Behind every concert or sporting event is a workforce of thousands: disconnected, temporary, and difficult to manage. Ubeya is turning that chaos into a real-time operating system for hourly workers.

When fans walk into Wembley Stadium or Wimbledon, they see the show - but what they don’t see is everything underneath it: An ‘invisible’ workforce working hard in unison, powering the global experience economy to make sure the event is running seamlessly.

“In order to make an experience… it can be thousands of workers,” Omri Dekalo explained.

The hidden infrastructure behind modern events is a fragmented labor force made up of temporary workers, contractors, and staffing agencies. It spans industries (from sports and concerts to catering, security, and hospitality) and often operates in clear view but with near-total invisibility.

“No one feels it, no one sees it,” Dekalo said. “It just works and it creates amazing moments.” But beneath that seamless experience is a system that, until recently, was anything but that.

Dekalo is the co-founder and CEO of Ubeya, an Israeli B2B SaaS platform positioning itself as an “operating system” for this invisible workforce. With more than 250,000 workers on the platform and clients including Wembley, Wimbledon, and the UEFA Champions League Final, Ubeya sits at the intersection of the gig economy, HR tech, and the multibillion-dollar live events industry.

It’s a space that, until recently, many will recognize as still being managed largely through WhatsApp groups or spreadsheets. Workers would check in via pen and paper, or be reassigned mid-shift with a handwritten note.

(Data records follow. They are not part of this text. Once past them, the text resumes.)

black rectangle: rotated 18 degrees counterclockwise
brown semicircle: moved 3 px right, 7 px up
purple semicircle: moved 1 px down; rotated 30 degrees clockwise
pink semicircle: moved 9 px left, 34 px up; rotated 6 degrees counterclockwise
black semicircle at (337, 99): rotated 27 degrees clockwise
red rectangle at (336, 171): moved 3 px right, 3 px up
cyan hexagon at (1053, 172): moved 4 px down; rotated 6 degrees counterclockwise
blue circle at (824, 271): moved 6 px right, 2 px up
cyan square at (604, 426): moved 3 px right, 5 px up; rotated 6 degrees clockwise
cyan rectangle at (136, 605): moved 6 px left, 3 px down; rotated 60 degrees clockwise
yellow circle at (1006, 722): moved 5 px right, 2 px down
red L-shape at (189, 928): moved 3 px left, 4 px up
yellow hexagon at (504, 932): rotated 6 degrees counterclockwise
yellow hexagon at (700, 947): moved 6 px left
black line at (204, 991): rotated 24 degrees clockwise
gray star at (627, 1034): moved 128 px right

The scale of what happens behind the scenes at a major event is something most attendees never consider. A Taylor Swift concert is not a Champions League final - even if they sometimes use the same venue. Each event requires a completely different configuration of workers like caterers, cleaners, security personnel, stagehands, or bar staff.

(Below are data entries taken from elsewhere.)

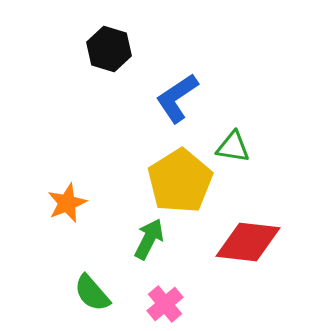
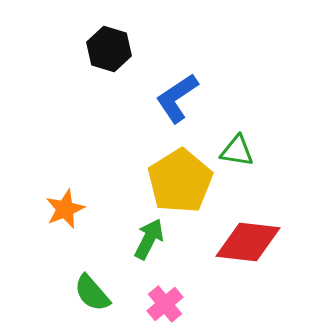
green triangle: moved 4 px right, 4 px down
orange star: moved 2 px left, 6 px down
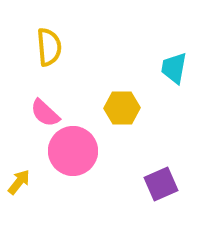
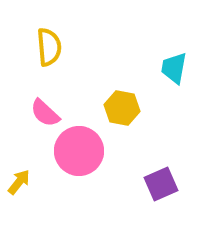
yellow hexagon: rotated 12 degrees clockwise
pink circle: moved 6 px right
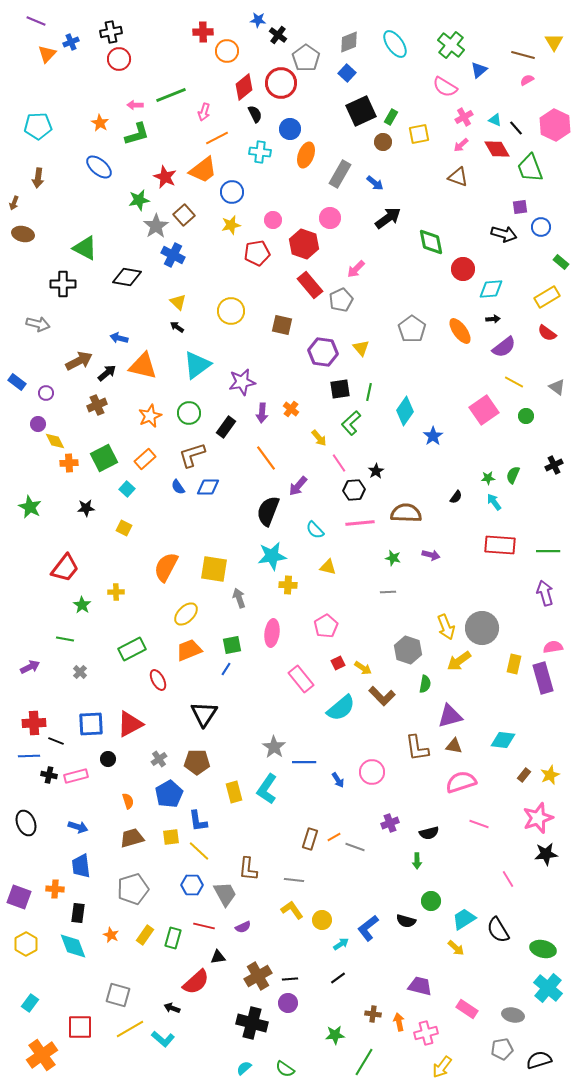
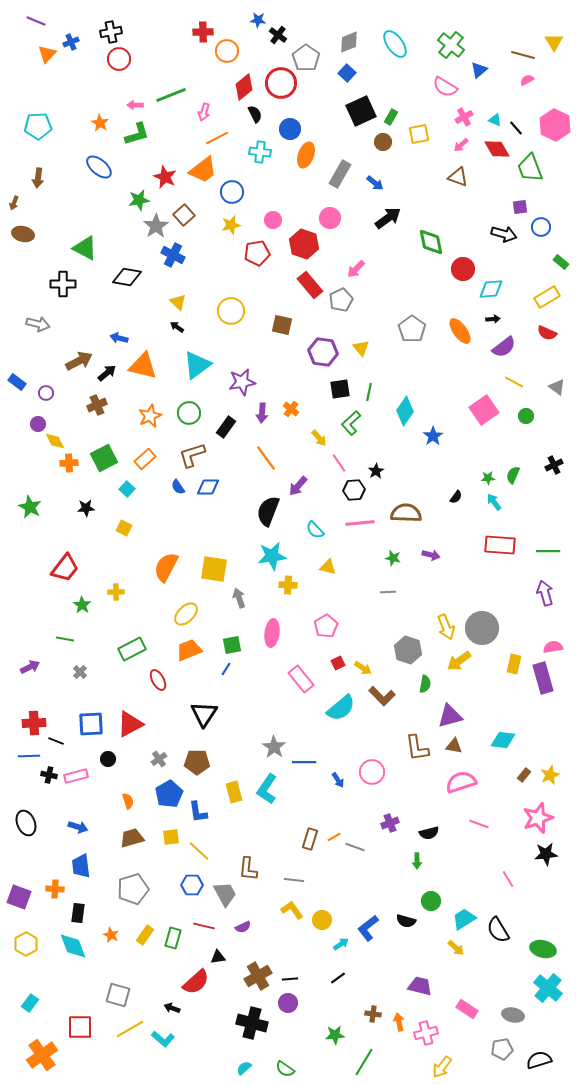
red semicircle at (547, 333): rotated 12 degrees counterclockwise
blue L-shape at (198, 821): moved 9 px up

Many of these workers don’t even work directly for the venue itself.

At Wembley, as at most major stadiums globally, a significant portion of the workforce is sourced through third-party agencies. Before platforms like Ubeya, coordinating all of them would take up space, time, and energy for all involved.

“It’s moments that people like remember for their whole life,” he said, discussing the excitement of attending a live event. “And in order to make it happen, there are a lot of stakeholders… that are doing a lot of work there. It can be thousands of workers that are coming early in the morning.”

Ubeya's platform streamlines that complexity into a single system. Managers can check worker availability, book and approve staff, track time and attendance, and run payroll all from one place.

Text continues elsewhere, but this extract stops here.